### What to produce
Images within the entries are to be omitted; the remainder must be reproduced exactly.

##### Data section

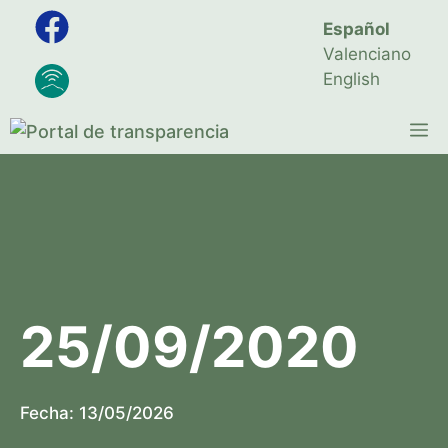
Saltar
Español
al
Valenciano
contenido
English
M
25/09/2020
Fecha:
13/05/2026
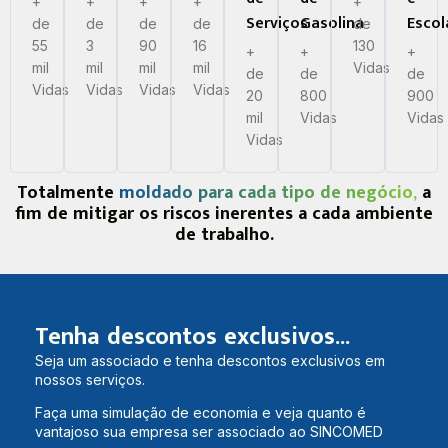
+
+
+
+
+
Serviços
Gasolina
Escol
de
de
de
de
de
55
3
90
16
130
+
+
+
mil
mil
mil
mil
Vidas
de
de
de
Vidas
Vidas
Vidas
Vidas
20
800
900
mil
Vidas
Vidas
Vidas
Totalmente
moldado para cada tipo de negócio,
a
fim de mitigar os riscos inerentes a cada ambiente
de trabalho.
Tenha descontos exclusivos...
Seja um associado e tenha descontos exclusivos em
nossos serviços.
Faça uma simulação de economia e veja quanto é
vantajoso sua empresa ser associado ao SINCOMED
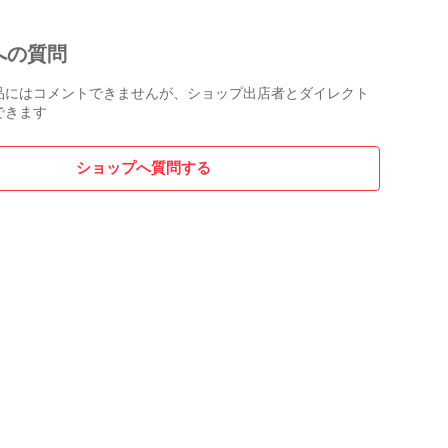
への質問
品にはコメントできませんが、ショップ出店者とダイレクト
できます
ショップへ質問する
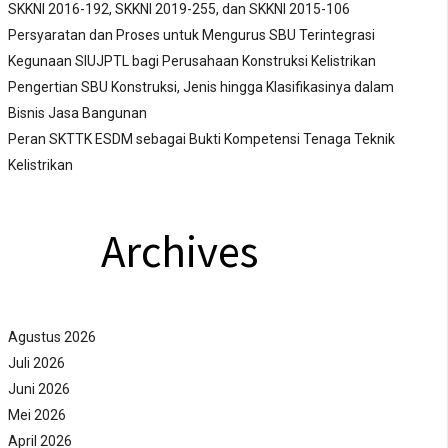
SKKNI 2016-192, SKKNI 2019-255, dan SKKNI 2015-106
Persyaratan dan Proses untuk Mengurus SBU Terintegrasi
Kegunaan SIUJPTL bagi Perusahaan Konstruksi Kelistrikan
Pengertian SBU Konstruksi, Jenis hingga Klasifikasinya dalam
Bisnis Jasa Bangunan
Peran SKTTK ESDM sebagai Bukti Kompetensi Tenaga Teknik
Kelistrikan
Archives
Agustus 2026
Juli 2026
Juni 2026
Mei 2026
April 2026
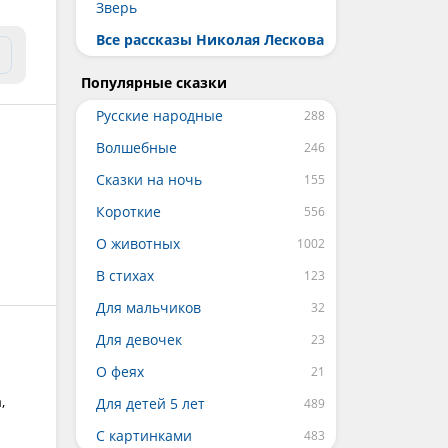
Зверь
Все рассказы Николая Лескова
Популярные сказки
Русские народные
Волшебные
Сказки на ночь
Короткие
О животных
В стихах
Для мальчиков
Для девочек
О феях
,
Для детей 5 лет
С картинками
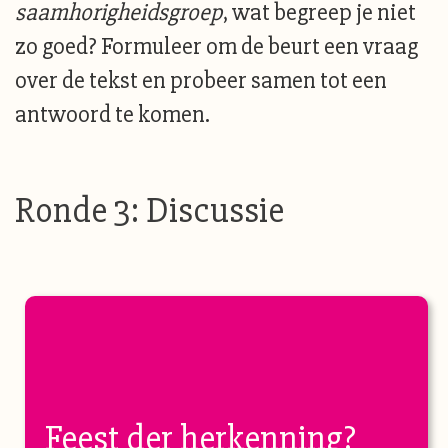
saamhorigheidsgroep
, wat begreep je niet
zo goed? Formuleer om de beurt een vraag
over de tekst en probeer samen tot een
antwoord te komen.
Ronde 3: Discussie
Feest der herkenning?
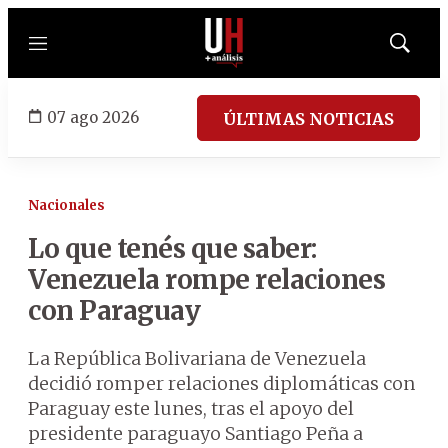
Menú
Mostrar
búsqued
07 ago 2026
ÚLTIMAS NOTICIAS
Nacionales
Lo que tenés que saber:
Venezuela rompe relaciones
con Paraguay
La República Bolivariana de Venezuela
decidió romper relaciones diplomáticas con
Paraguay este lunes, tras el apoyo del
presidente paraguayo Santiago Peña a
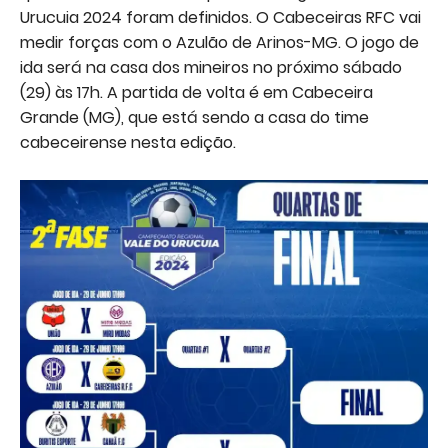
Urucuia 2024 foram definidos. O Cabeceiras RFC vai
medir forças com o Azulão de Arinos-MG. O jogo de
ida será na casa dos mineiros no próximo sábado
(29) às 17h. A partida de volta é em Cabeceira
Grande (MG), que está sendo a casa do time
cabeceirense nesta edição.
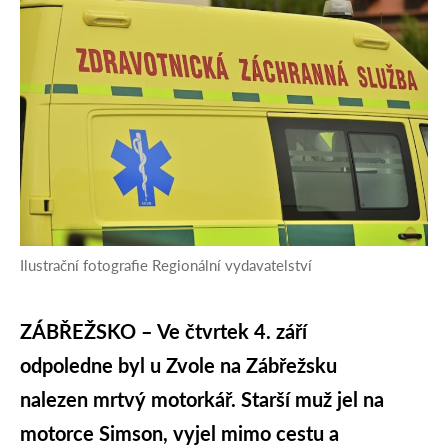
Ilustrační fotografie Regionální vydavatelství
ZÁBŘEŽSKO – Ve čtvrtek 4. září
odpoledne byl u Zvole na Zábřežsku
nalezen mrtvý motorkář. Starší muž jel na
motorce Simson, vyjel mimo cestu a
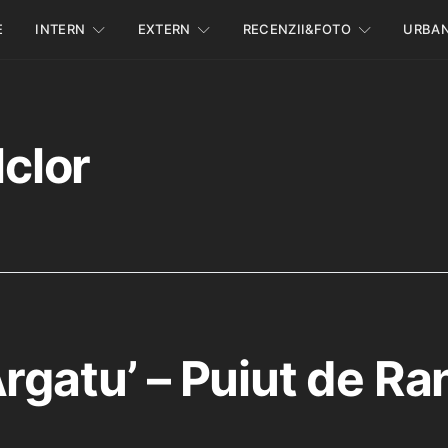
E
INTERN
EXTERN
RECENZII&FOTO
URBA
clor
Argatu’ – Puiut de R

##########

### Response area
Saltar
Español
al
Valenciano
contenido
English
M
25/09/2020
Fecha:
13/05/2026
+
+
+
+
+
Serviços
Gasolina
Escol
de
de
de
de
de
55
3
90
16
130
+
+
+
mil
mil
mil
mil
Vidas
de
de
de
Vidas
Vidas
Vidas
Vidas
20
800
900
mil
Vidas
Vidas
Vidas
Totalmente
moldado para cada tipo de negócio,
a
fim de mitigar os riscos inerentes a cada ambiente
de trabalho.
Tenha descontos exclusivos...
Seja um associado e tenha descontos exclusivos em
nossos serviços.
Faça uma simulação de economia e veja quanto é
vantajoso sua empresa ser associado ao SINCOMED
への質問
品にはコメントできませんが、ショップ出店者とダイレクト
できます
ショップへ質問する
SKKNI 2016-192, SKKNI 2019-255, dan SKKNI 2015-106
Persyaratan dan Proses untuk Mengurus SBU Terintegrasi
Kegunaan SIUJPTL bagi Perusahaan Konstruksi Kelistrikan
Pengertian SBU Konstruksi, Jenis hingga Klasifikasinya dalam
Bisnis Jasa Bangunan
Peran SKTTK ESDM sebagai Bukti Kompetensi Tenaga Teknik
Kelistrikan
Archives
Agustus 2026
Juli 2026
Juni 2026
Mei 2026
April 2026
Зверь
Все рассказы Николая Лескова
Популярные сказки
Русские народные
Волшебные
Сказки на ночь
Короткие
О животных
В стихах
Для мальчиков
Для девочек
О феях
,
Для детей 5 лет
С картинками
saamhorigheidsgroep
, wat begreep je niet
zo goed? Formuleer om de beurt een vraag
over de tekst en probeer samen tot een
antwoord te komen.
Ronde 3: Discussie
Feest der herkenning?
Menú
Mostrar
búsqued
07 ago 2026
ÚLTIMAS NOTICIAS
Nacionales
Lo que tenés que saber:
Venezuela rompe relaciones
con Paraguay
La República Bolivariana de Venezuela
decidió romper relaciones diplomáticas con
Paraguay este lunes, tras el apoyo del
presidente paraguayo Santiago Peña a
Urucuia 2024 foram definidos. O Cabeceiras RFC vai
medir forças com o Azulão de Arinos-MG. O jogo de
ida será na casa dos mineiros no próximo sábado
(29) às 17h. A partida de volta é em Cabeceira
Grande (MG), que está sendo a casa do time
cabeceirense nesta edição.
Ilustrační fotografie Regionální vydavatelství
ZÁBŘEŽSKO – Ve čtvrtek 4. září
odpoledne byl u Zvole na Zábřežsku
nalezen mrtvý motorkář. Starší muž jel na
motorce Simson, vyjel mimo cestu a
E
INTERN
EXTERN
RECENZII&FOTO
URBA
clor
Argatu’ – Puiut de R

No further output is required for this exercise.